Adrian Currie, a philosopher, believes that the historical sciences have been neglected by philosophers. Currie emphasises that although the species or landscapes are now extinct, there is evidence from this unobservable deep past for their reconstruction and understanding. This evidence, the records of a rock, bone, tooth, fossilised footprint or perhaps coprolite, are very meagre, gappy, often degraded or decayed and maybe conflicting; but such things are all we have. We make the best use of it to build theories of development, of the Earth and its life systems.
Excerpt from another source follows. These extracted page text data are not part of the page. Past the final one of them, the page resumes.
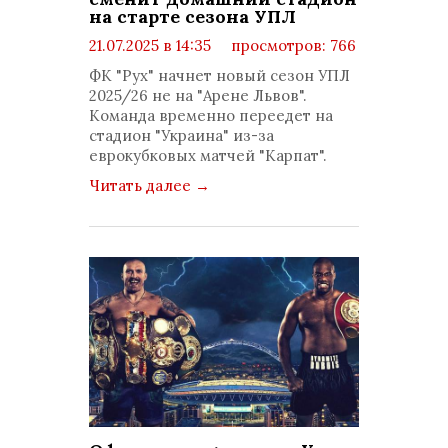
на старте сезона УПЛ
21.07.2025 в 14:35
просмотров: 766
комментариев: 0
ФК "Рух" начнет новый сезон УПЛ
2025/26 не на "Арене Львов".
Команда временно переедет на
стадион "Украина" из-за
еврокубковых матчей "Карпат".
Читать далее
→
Currie gives examples of these deductions – for example, of a prehistoric duck-billed platypus and its size from just a single fossilized tooth; or of 'Snowball Earth' through the morphology of sparse glacial deposits. Some evidence is stronger than others, and Currie gives discourse on such points as how a bone might give a suggestion of animal's size, or age, or (from a jaw-bone) evidence of diet.  He finds the evidence not so convincing on weight, because the weight requires knowledge of the density of the body, and from the nature of any footprints hints about the gait and general behaviour.

While reviewing 'Rock, Bone, and Ruin' I attended a lecture by David Norman entitled 'Could we ever know how dinosaurs thought or behaved?' (Geological Society of London Public Lecture Series, (https://www.youtube.com/watch?v=KB2Q9ARMEbE). This lecture presented many lovely further examples of precisely the points that Currie discusses - of how lines of evidence and deduction - in forensic style, including our knowledge of living creatures that are distant relatives – can be used to create plausible pictures of nature in the deep and only indirectly ‘observable’ past.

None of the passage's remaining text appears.